The flow patterns of ETFs observed in March demonstrate a substantial shift in institutional investor sentiment. A significant factor influencing this was the outlook on Federal Reserve policy. In mid-February, the Fed Chair indicated a more hawkish approach, and US inflation numbers came in stronger than anticipated. Sensitive to interest rate expectations, Bitcoin responded negatively, leading institutions to withdraw funds when they acknowledged that rates might remain elevated for an extended period. These hawkish indicators initiated the first wave of outflows, interrupting the prolonged inflow trend.
By March, the expectation of sustained tight monetary policy (and the absence of an immediate Fed pivot to easing) kept institutional investors cautious. Concerns that higher interest rates would bolster the dollar and decrease interest in alternative assets made Bitcoin ETFs less appealing in the short term.
The month also brought significant US policy updates that swayed sentiment. Early in March, anticipation surrounded a supposed US “Strategic Bitcoin Reserve.” Yet, when Trump signed an executive order on March 6 to establish the reserve, it left traders disappointed as it did not mandate any prompt Bitcoin acquisitions. The announcement was complex — creating a framework for a national Bitcoin reserve (primarily utilizing seized assets and instructing budget-neutral acquisition methodologies).

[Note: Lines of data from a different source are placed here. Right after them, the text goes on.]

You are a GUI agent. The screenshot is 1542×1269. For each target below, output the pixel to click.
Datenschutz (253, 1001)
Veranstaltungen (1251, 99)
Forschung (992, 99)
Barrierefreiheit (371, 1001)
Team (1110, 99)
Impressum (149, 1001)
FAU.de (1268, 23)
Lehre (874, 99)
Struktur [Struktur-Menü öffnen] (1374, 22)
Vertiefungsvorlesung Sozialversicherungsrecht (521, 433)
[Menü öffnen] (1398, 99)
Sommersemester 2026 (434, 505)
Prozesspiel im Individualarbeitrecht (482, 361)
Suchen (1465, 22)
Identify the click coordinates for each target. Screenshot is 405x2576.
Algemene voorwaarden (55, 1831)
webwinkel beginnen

However, it did not trigger new government purchases of Bitcoin — falling short of market expectations and exemplifying a “buy the rumor, sell the news” situation: many investors likely bid up Bitcoin in anticipation of favorable government actions, only to sell when the actual policy proved less influential. The day following the executive order, March 7, saw significant ETF outflows exceeding $370 million and a notable drop in price due to the market’s disappointment.
Additionally, Trump’s broader economic policies contributed to the situation. Renewed trade tariffs and tough trade rhetoric raised concerns about global growth. Such geopolitical tensions and protectionist initiatives typically lead major investors to adopt a more risk-averse stance. Alongside this, the White House Crypto Summit had raised hopes for positive developments but ultimately failed to provide bullish catalysts, doing little to halt the sell-off.